The bathroom was completely gutted and fixed with every new amenity you could think of, including a corner walk in shower, black and white tile flooring, and fancier tile work running half way up the walls, a gleaming black porcelain toilet, and a bidet.

And there in the middle of the room was the most amazing thing I’d ever seen.  Raised on a two step wrap around pedestal was a restored claw-foot tub: gleaming, unblemished porcelain with brass fixture.  Not to mention it was big enough to swim in!

“You called this a dump?”

“You saw what this place looks like from the outside.  I keep telling the owner of the building that he’d start selling these babies off in record time if he improved the rest of the place.  Maybe some new paint in the halls, new windows ... a goddamn elevator!  Cause what middle class couple in their right mind is going to climb all these stairs!”

“Are there apartments on the lower floors?”

“Sure ... but there the old tenants.  Same paint on the walls as from the day they moved in ... rent controlled bastards.  And they’re healthy as horses.  He only has the toe four floors to work with.”

Bess flushed her cigarette and shook her head.  “He thinks if he makes the halls better, and puts in an elevator the old tenants will never leave.  I keep telling him they’re never going to leave anyways.”  She made a face like she smelled something rank.  “They’re like cockroaches!”

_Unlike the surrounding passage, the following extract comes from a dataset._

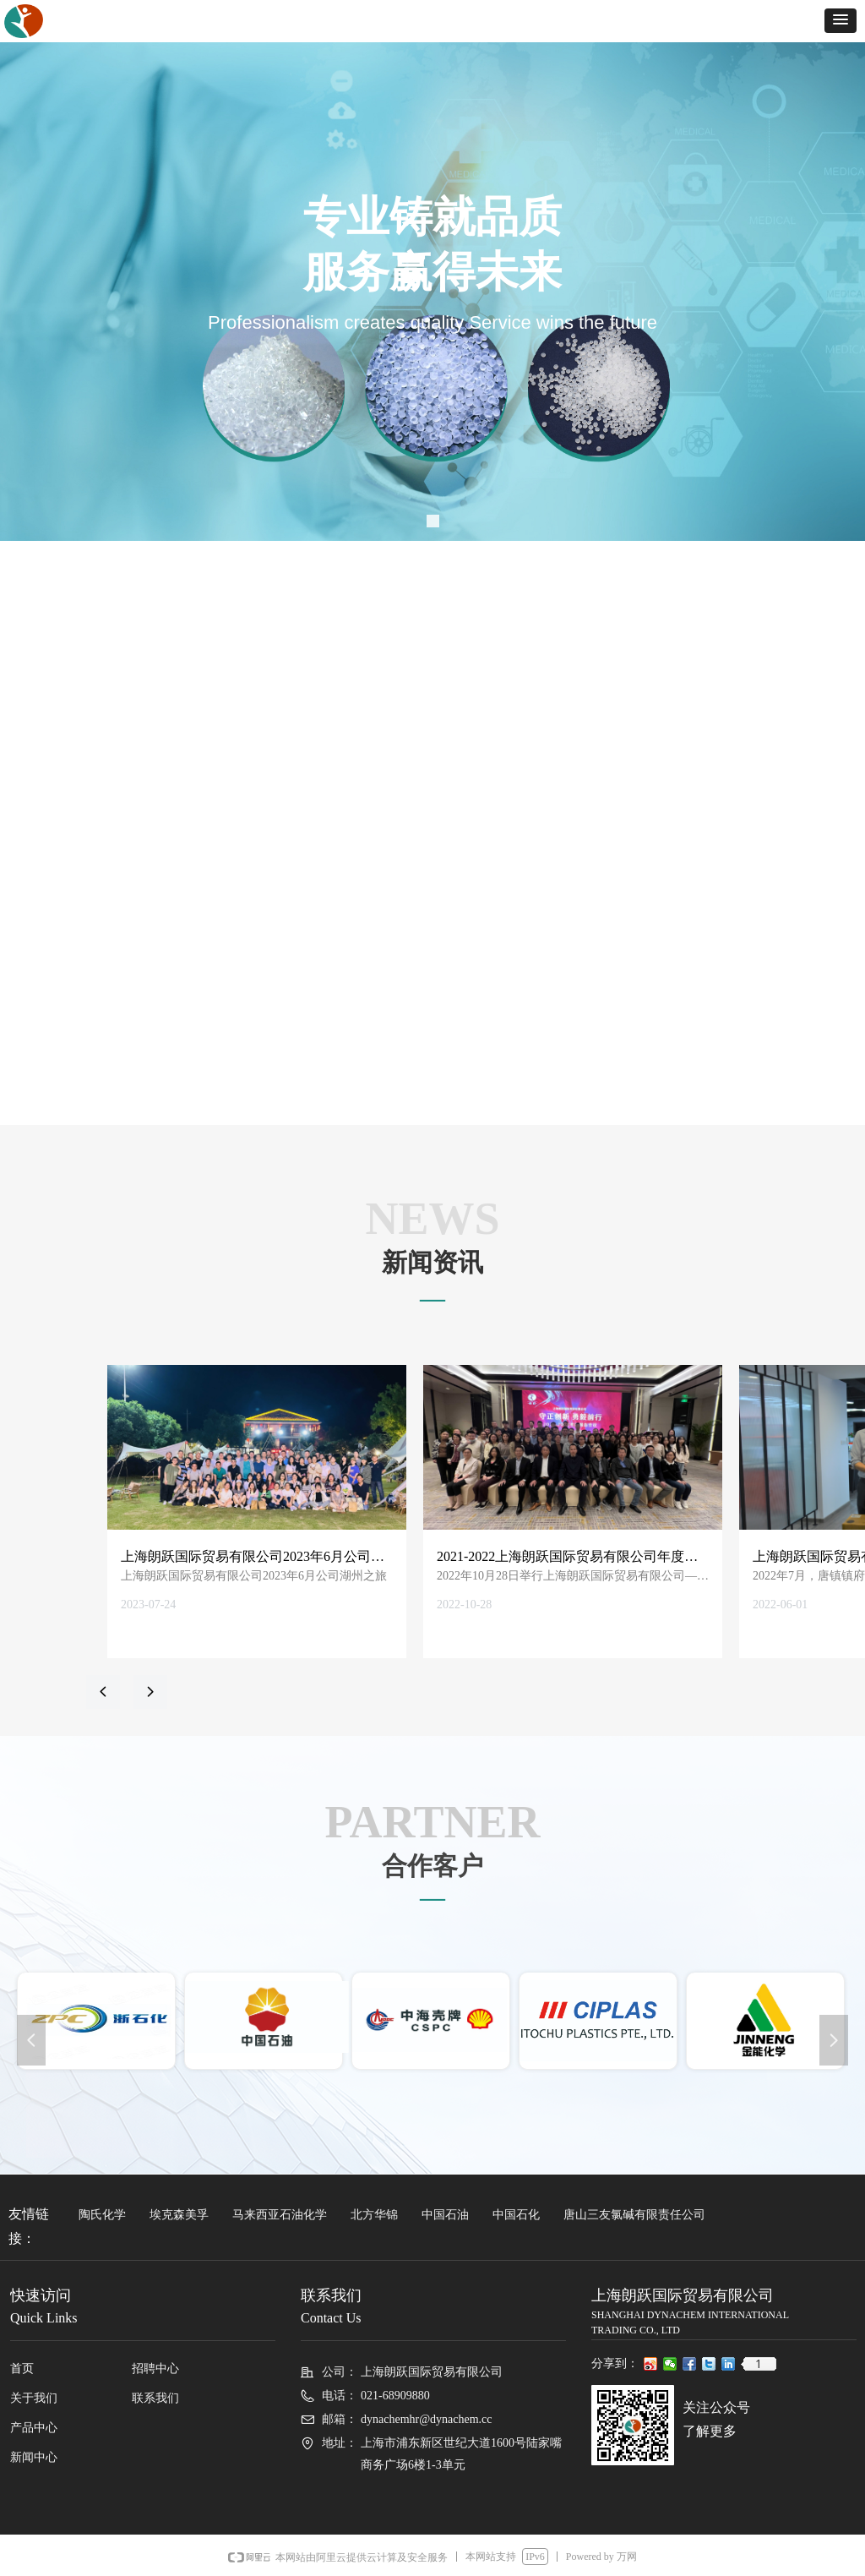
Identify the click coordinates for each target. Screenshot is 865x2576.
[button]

I suddenly noticed, “I can’t smell the cigarette you just smoked.”

“Ionic air filters in every room.  Cleanest air in the whole goddamn city... and no one ever gets to breathe it.”

We waited for another twenty minutes before Bess called the newlyweds.  When she hung up she looked disgusted.  “Husband said they got tied up!  I asked him what their safety word was ... he didn’t have a clue.  Sounded like he’d been running a marathon.  Made another appointment for tomorrow.”

“Sorry,”  I said in my most sympathetic voice.  But I was really thinking whether Bess would let me take a swim in the bathtub?

“No sweat.  If I keep making appointments to show this place I’ll be able to cancel my gym membership.”

I kept looking back toward the bathroom.  It really did look like heaven.

“You wanna try out the tub, right?”

“Can I?”

“You mean,
can we
?”

We raced back to the bedroom tearing off our clothes, giggling like school girls.

 

*****

 

With both of us in the tub our feet still only barely touched.  There were decorative bath beads that we used liberally to create a whipped cream froth atop the steaming hot water.  It was like heaven ... okay, it was heaven.  It was quiet and air conditioned enough that the hot water felt great.  And the view from the tub alone was worth the trek up the stairs.

Suddenly I noticed Bess had her arms crossed over her ample bosom, and her eyes fixed on me.  “Okay, spill it.”

“Nothing, really.”  I didn’t want to spoil our little moment in heaven.

“Nothing, really ... that always means there’s something.”  She kicked my foot.  “Tell Doctor Bess.”

“Don’t know where to begin.”

Bess drummed her manicured nails against the edge of the tub and let out an impatient sigh.  “Let me guess ... you lied to the good doctor and told him you love him.  He asked you to marry him, you told him you need time to think it over -- in the mean time you’ve found out you’re pregnant.”